Assignment. Would you write out the data below exactly, with every line intact?

Dataset records:

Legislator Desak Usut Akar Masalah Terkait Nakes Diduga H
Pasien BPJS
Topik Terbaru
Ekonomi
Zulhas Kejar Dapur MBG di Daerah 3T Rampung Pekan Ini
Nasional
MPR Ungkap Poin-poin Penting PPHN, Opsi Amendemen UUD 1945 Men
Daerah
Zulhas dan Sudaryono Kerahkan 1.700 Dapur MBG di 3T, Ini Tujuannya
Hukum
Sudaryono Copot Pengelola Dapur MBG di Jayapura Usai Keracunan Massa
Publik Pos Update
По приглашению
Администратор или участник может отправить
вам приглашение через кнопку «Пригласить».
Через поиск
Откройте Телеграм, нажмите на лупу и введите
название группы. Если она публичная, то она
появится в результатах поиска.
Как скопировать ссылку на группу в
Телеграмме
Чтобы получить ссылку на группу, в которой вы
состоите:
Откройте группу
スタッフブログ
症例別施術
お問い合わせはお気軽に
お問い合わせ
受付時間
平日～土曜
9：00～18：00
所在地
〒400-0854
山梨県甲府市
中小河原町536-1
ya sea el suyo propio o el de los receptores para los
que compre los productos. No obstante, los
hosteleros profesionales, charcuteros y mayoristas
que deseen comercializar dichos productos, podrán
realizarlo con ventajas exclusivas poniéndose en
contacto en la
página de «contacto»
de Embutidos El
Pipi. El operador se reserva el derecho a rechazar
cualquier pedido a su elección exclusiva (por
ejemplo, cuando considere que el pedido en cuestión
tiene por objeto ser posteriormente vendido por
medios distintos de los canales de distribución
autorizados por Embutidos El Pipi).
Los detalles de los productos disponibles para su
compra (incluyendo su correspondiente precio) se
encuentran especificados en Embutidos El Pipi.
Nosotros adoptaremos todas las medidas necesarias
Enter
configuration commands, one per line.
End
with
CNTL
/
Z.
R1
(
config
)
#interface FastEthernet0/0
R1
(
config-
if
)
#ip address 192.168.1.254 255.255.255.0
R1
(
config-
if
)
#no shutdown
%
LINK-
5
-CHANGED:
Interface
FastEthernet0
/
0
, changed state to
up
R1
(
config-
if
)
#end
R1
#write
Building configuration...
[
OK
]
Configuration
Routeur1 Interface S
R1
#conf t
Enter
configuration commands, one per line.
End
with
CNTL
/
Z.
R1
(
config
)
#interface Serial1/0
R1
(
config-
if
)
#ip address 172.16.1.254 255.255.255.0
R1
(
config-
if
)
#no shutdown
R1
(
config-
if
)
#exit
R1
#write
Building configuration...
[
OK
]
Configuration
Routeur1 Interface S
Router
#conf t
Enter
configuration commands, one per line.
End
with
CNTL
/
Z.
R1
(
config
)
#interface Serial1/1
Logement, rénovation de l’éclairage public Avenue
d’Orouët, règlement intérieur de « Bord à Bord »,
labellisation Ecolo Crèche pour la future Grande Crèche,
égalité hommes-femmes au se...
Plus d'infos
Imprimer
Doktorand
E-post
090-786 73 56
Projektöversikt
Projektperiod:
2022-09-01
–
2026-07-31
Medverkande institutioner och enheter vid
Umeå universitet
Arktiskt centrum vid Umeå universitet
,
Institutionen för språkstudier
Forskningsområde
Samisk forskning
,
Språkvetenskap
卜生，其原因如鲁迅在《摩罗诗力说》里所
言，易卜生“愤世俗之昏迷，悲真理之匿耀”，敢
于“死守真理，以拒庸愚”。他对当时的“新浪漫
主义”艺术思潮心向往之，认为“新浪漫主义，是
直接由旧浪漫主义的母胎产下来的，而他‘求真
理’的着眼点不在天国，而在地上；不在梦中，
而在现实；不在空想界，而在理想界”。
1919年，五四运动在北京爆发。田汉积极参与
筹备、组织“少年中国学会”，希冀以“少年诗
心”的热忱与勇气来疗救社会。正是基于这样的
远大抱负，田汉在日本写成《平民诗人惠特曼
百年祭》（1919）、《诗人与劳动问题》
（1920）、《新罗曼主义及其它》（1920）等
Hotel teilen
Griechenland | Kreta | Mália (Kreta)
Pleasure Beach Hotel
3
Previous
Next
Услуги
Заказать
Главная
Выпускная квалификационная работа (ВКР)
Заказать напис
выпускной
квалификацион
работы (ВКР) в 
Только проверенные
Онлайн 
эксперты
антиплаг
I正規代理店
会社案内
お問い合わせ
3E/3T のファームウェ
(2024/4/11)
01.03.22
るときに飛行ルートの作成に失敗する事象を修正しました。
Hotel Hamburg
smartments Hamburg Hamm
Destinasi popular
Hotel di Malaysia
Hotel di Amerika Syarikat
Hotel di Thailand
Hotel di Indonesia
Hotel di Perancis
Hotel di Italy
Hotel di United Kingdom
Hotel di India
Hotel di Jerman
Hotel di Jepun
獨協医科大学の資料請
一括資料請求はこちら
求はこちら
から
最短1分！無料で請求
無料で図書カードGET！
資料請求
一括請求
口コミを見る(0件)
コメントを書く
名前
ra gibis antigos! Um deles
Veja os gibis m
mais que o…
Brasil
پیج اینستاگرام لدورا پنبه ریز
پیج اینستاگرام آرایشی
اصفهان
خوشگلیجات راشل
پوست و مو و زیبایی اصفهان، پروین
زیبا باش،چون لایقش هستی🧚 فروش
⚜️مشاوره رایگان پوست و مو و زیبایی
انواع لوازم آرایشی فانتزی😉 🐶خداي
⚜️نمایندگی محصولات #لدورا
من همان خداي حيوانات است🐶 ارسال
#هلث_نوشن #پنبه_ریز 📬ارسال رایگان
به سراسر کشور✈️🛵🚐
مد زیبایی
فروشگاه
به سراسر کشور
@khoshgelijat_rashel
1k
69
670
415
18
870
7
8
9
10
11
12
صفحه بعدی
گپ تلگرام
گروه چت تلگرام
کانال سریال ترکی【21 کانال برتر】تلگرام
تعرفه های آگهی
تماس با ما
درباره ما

Solution to this exercise.
Legislator Desak Usut Akar Masalah Terkait Nakes Diduga H
Pasien BPJS
Topik Terbaru
Ekonomi
Zulhas Kejar Dapur MBG di Daerah 3T Rampung Pekan Ini
Nasional
MPR Ungkap Poin-poin Penting PPHN, Opsi Amendemen UUD 1945 Men
Daerah
Zulhas dan Sudaryono Kerahkan 1.700 Dapur MBG di 3T, Ini Tujuannya
Hukum
Sudaryono Copot Pengelola Dapur MBG di Jayapura Usai Keracunan Massa
Publik Pos Update
По приглашению
Администратор или участник может отправить
вам приглашение через кнопку «Пригласить».
Через поиск
Откройте Телеграм, нажмите на лупу и введите
название группы. Если она публичная, то она
появится в результатах поиска.
Как скопировать ссылку на группу в
Телеграмме
Чтобы получить ссылку на группу, в которой вы
состоите:
Откройте группу
スタッフブログ
症例別施術
お問い合わせはお気軽に
お問い合わせ
受付時間
平日～土曜
9：00～18：00
所在地
〒400-0854
山梨県甲府市
中小河原町536-1
ya sea el suyo propio o el de los receptores para los
que compre los productos. No obstante, los
hosteleros profesionales, charcuteros y mayoristas
que deseen comercializar dichos productos, podrán
realizarlo con ventajas exclusivas poniéndose en
contacto en la
página de «contacto»
de Embutidos El
Pipi. El operador se reserva el derecho a rechazar
cualquier pedido a su elección exclusiva (por
ejemplo, cuando considere que el pedido en cuestión
tiene por objeto ser posteriormente vendido por
medios distintos de los canales de distribución
autorizados por Embutidos El Pipi).
Los detalles de los productos disponibles para su
compra (incluyendo su correspondiente precio) se
encuentran especificados en Embutidos El Pipi.
Nosotros adoptaremos todas las medidas necesarias
Enter
configuration commands, one per line.
End
with
CNTL
/
Z.
R1
(
config
)
#interface FastEthernet0/0
R1
(
config-
if
)
#ip address 192.168.1.254 255.255.255.0
R1
(
config-
if
)
#no shutdown
%
LINK-
5
-CHANGED:
Interface
FastEthernet0
/
0
, changed state to
up
R1
(
config-
if
)
#end
R1
#write
Building configuration...
[
OK
]
Configuration
Routeur1 Interface S
R1
#conf t
Enter
configuration commands, one per line.
End
with
CNTL
/
Z.
R1
(
config
)
#interface Serial1/0
R1
(
config-
if
)
#ip address 172.16.1.254 255.255.255.0
R1
(
config-
if
)
#no shutdown
R1
(
config-
if
)
#exit
R1
#write
Building configuration...
[
OK
]
Configuration
Routeur1 Interface S
Router
#conf t
Enter
configuration commands, one per line.
End
with
CNTL
/
Z.
R1
(
config
)
#interface Serial1/1
Logement, rénovation de l’éclairage public Avenue
d’Orouët, règlement intérieur de « Bord à Bord »,
labellisation Ecolo Crèche pour la future Grande Crèche,
égalité hommes-femmes au se...
Plus d'infos
Imprimer
Doktorand
E-post
090-786 73 56
Projektöversikt
Projektperiod:
2022-09-01
–
2026-07-31
Medverkande institutioner och enheter vid
Umeå universitet
Arktiskt centrum vid Umeå universitet
,
Institutionen för språkstudier
Forskningsområde
Samisk forskning
,
Språkvetenskap
卜生，其原因如鲁迅在《摩罗诗力说》里所
言，易卜生“愤世俗之昏迷，悲真理之匿耀”，敢
于“死守真理，以拒庸愚”。他对当时的“新浪漫
主义”艺术思潮心向往之，认为“新浪漫主义，是
直接由旧浪漫主义的母胎产下来的，而他‘求真
理’的着眼点不在天国，而在地上；不在梦中，
而在现实；不在空想界，而在理想界”。
1919年，五四运动在北京爆发。田汉积极参与
筹备、组织“少年中国学会”，希冀以“少年诗
心”的热忱与勇气来疗救社会。正是基于这样的
远大抱负，田汉在日本写成《平民诗人惠特曼
百年祭》（1919）、《诗人与劳动问题》
（1920）、《新罗曼主义及其它》（1920）等
Hotel teilen
Griechenland | Kreta | Mália (Kreta)
Pleasure Beach Hotel
3
Previous
Next
Услуги
Заказать
Главная
Выпускная квалификационная работа (ВКР)
Заказать напис
выпускной
квалификацион
работы (ВКР) в 
Только проверенные
Онлайн 
эксперты
антиплаг
I正規代理店
会社案内
お問い合わせ
3E/3T のファームウェ
(2024/4/11)
01.03.22
るときに飛行ルートの作成に失敗する事象を修正しました。
Hotel Hamburg
smartments Hamburg Hamm
Destinasi popular
Hotel di Malaysia
Hotel di Amerika Syarikat
Hotel di Thailand
Hotel di Indonesia
Hotel di Perancis
Hotel di Italy
Hotel di United Kingdom
Hotel di India
Hotel di Jerman
Hotel di Jepun
獨協医科大学の資料請
一括資料請求はこちら
求はこちら
から
最短1分！無料で請求
無料で図書カードGET！
資料請求
一括請求
口コミを見る(0件)
コメントを書く
名前
ra gibis antigos! Um deles
Veja os gibis m
mais que o…
Brasil
پیج اینستاگرام لدورا پنبه ریز
پیج اینستاگرام آرایشی
اصفهان
خوشگلیجات راشل
پوست و مو و زیبایی اصفهان، پروین
زیبا باش،چون لایقش هستی🧚 فروش
⚜️مشاوره رایگان پوست و مو و زیبایی
انواع لوازم آرایشی فانتزی😉 🐶خداي
⚜️نمایندگی محصولات #لدورا
من همان خداي حيوانات است🐶 ارسال
#هلث_نوشن #پنبه_ریز 📬ارسال رایگان
به سراسر کشور✈️🛵🚐
مد زیبایی
فروشگاه
به سراسر کشور
@khoshgelijat_rashel
1k
69
670
415
18
870
7
8
9
10
11
12
صفحه بعدی
گپ تلگرام
گروه چت تلگرام
کانال سریال ترکی【21 کانال برتر】تلگرام
تعرفه های آگهی
تماس با ما
درباره ما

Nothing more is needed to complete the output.